_EXERCISE DETAILS:_ Copy out all of the lines below exactly; the pictures do not belong in the copy.

_INPUT:_
========================================================================

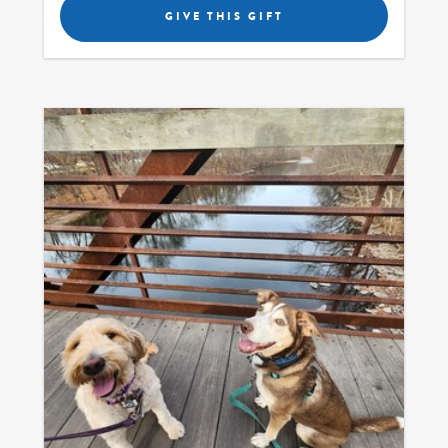
GIVE THIS GIFT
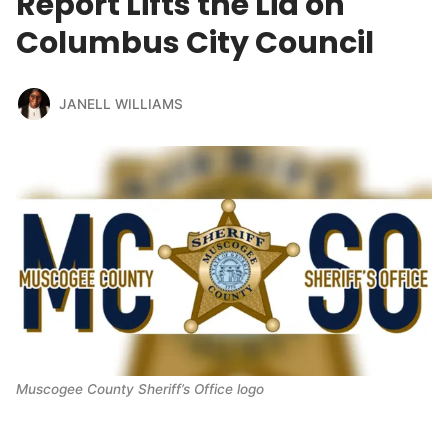
Report Lifts the Lid on
Columbus City Council
JANELL WILLIAMS
Muscogee County Sheriff’s Office logo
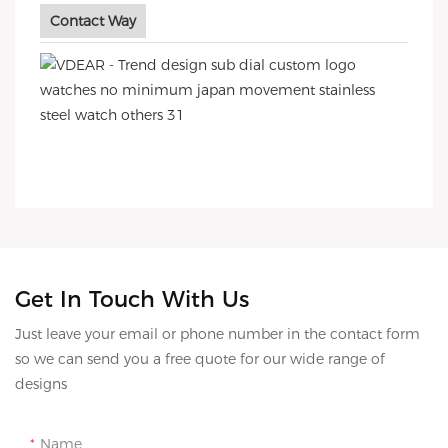
Contact Way
Get In Touch With Us
Just leave your email or phone number in the contact form
so we can send you a free quote for our wide range of
designs
Name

========================================================================

_EXERCISE SOLUTION:_
GIVE THIS GIFT
Report Lifts the Lid on
Columbus City Council
JANELL WILLIAMS
Muscogee County Sheriff’s Office logo
Contact Way
Get In Touch With Us
Just leave your email or phone number in the contact form
so we can send you a free quote for our wide range of
designs
Name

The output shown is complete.